> Document structure recognition data:
--------------------

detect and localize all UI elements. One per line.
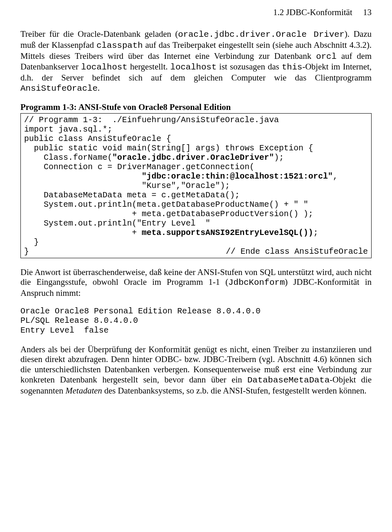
running-header: 1.2 JDBC-Konformität 13 (20, 7, 372, 18)
code-inline: AnsiStufeOracle (20, 84, 98, 93)
section-title: 1.2 JDBC-Konformität (273, 7, 352, 17)
code-listing: // Programm 1-3: ./Einfuehrung/AnsiStufe… (20, 113, 372, 258)
code-inline: orcl (316, 52, 336, 61)
program-output: Oracle Oracle8 Personal Edition Release … (20, 306, 372, 335)
page: 1.2 JDBC-Konformität 13 Treiber für die … (0, 0, 392, 532)
code-inline: classpath (96, 41, 143, 50)
code-inline: oracle.jdbc.driver.Oracle Driver (178, 30, 345, 39)
code-inline: localhost (81, 63, 127, 72)
listing-caption: Programm 1-3: ANSI-Stufe von Oracle8 Per… (20, 102, 372, 112)
result-paragraph: Die Anwort ist überraschenderweise, daß … (20, 267, 372, 298)
end-comment: // Ende class AnsiStufeOracle (226, 247, 368, 256)
emphasis: Metadaten (65, 386, 102, 396)
intro-paragraph: Treiber für die Oracle-Datenbank geladen… (20, 29, 372, 94)
code-inline: DatabaseMetaData (247, 376, 330, 385)
code-inline: this (282, 63, 302, 72)
closing-paragraph: Anders als bei der Überprüfung der Konfo… (20, 344, 372, 396)
code-inline: localhost (170, 63, 216, 72)
code-inline: JdbcKonform (228, 278, 285, 287)
page-number: 13 (363, 7, 372, 17)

--------------------

> Your goal: Collect each line of the entries that has the word "page", copying it in full.

> Answer to the problem:
page: 1.2 JDBC-Konformität 13 Treiber für die … (0, 0, 392, 532)
page-number: 13 (363, 7, 372, 17)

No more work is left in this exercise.